Join the rally and mega-canvass this Sunday for Seattle’s urbanist slate of candidates.
On Sunday, October 19, The Urbanist and Tech4Housing are hosting a mega-canvass in Columbia City for a slate of candidates who represent what Seattle needs right now: progressives who understand that housing abundance, reliable transit, and access to amenities within a 15-minute walk are not luxuries. They’re necessities.
Seattle City Council candidates Alexis Mercedes Rinck, Dionne Foster, and Eddie Lin, City Attorney candidate Erika Evans, and mayoral candidate Katie Wilson will host a rally together before fanning out to knock doors across Southeast Seattle. This isn’t just about the individual campaigns, this is about building the critical mass needed to actually govern.

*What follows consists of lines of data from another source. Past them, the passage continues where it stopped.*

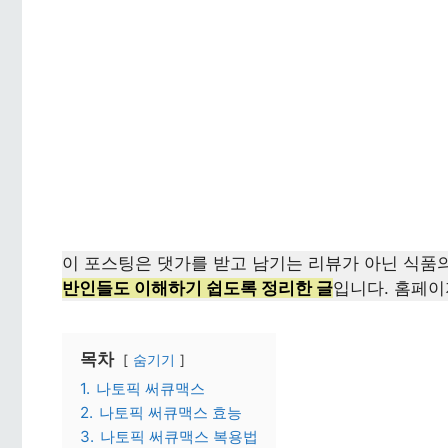
이 포스팅은 댓가를 받고 남기는 리뷰가 아닌 식
반인들도 이해하기 쉽도록 정리한 글
입니다. 홈페이
목차
숨기기
1.
나토픽 써큐맥스
2.
나토픽 써큐맥스 효능
3.
나토픽 써큐맥스 복용법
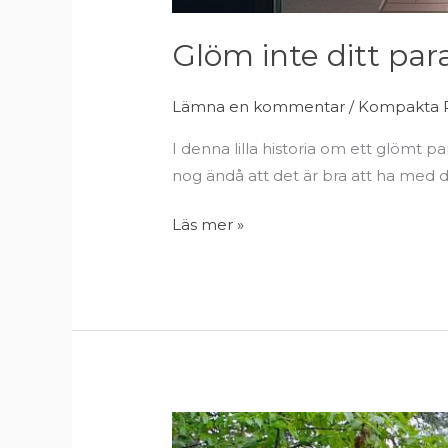
Glöm inte ditt para
Lämna en kommentar
/
Kompakta P
I denna lilla historia om ett glömt p
nog ändå att det är bra att ha med dit
Läs mer »
Glöm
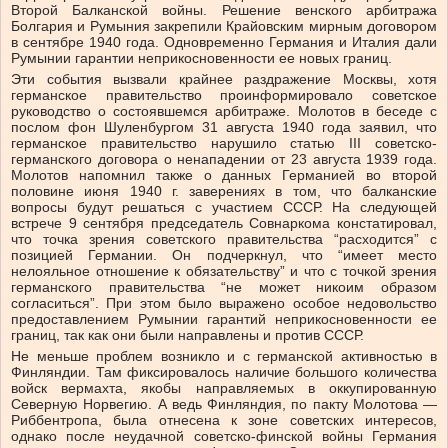
Второй Балканской войны. Решение венского арбитража
Болгария и Румыния закрепили Крайовским мирным договором
в сентябре 1940 года. Одновременно Германия и Италия дали
Румынии гарантии неприкосновенности ее новых границ.
Эти события вызвали крайнее раздражение Москвы, хотя
германское правительство проинформировало советское
руководство о состоявшемся арбитраже. Молотов в беседе с
послом фон Шуленбургом 31 августа 1940 года заявил, что
германское правительство нарушило статью III советско-
германского договора о ненападении от 23 августа 1939 года.
Молотов напомнил также о данных Германией во второй
половине июня 1940 г. заверениях в том, что балканские
вопросы будут решаться с участием СССР. На следующей
встрече 9 сентября председатель Совнаркома констатировал,
что точка зрения советского правительства “расходится” с
позицией Германии. Он подчеркнул, что “имеет место
нелояльное отношение к обязательству” и что с точкой зрения
германского правительства “не может никоим образом
согласиться”. При этом было выражено особое недовольство
предоставлением Румынии гарантий неприкосновенности ее
границ, так как они были направлены и против СССР.
Не меньше проблем возникло и с германской активностью в
Финляндии. Там фиксировалось наличие большого количества
войск вермахта, якобы направляемых в оккупированную
Северную Норвегию. А ведь Финляндия, по пакту Молотова —
Риббентропа, была отнесена к зоне советских интересов,
однако после неудачной советско-финской войны Германия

These candidates love cities. They understand that you can’t solve homelessness without abundant housing, that you can’t fight climate change without walkable neighborhoods and functional transit, and that you can’t build an affordable city while letting not-in-my-backyard activism (NIMBYism) dictate development policy.
This could very well be the most urbanist group Seattle has ever had the choice to elect as its leaders. But the transformational change Seattle needs can only happen if they win together. Any one of these candidates winning would be a victory, but real change requires a working coalition that can move quickly and boldly.
Issues like housing policy, transit funding, zoning reform, progressive revenue don’t live in isolation. They require coordinated leadership across city government. It’s going to be difficult for any of these candidates to get anything done in office without each other. Affordability is still a major issue for Seattleites, and the Mayor’s growth plan isn’t set to go far enough. It will take a strong coalition of leaders to fix it.
"Our next mayor" chants broke out as results posted. Harrell has the advantage of incumbency and corporate support, but Wilson's progressive challenge has caught fire.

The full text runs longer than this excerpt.